(THE DATA)
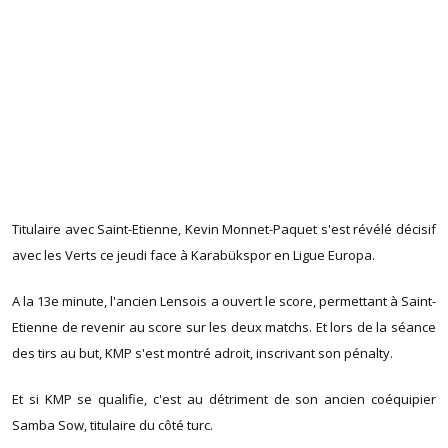
Titulaire avec Saint-Etienne, Kevin Monnet-Paquet s'est révélé décisif
avec les Verts ce jeudi face à Karabükspor en Ligue Europa.
A la 13e minute, l'ancien Lensois a ouvert le score, permettant à Saint-
Etienne de revenir au score sur les deux matchs. Et lors de la séance
des tirs au but, KMP s'est montré adroit, inscrivant son pénalty.
Et si KMP se qualifie, c'est au détriment de son ancien coéquipier
Samba Sow, titulaire du côté turc.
(End THE DATA)
#### [WHAT IS BEING ASKED]
As you read the records above, find each line that contains "score" and copy it.

#### [ANSWER FOR THE TASK]
A la 13e minute, l'ancien Lensois a ouvert le score, permettant à Saint-
Etienne de revenir au score sur les deux matchs. Et lors de la séance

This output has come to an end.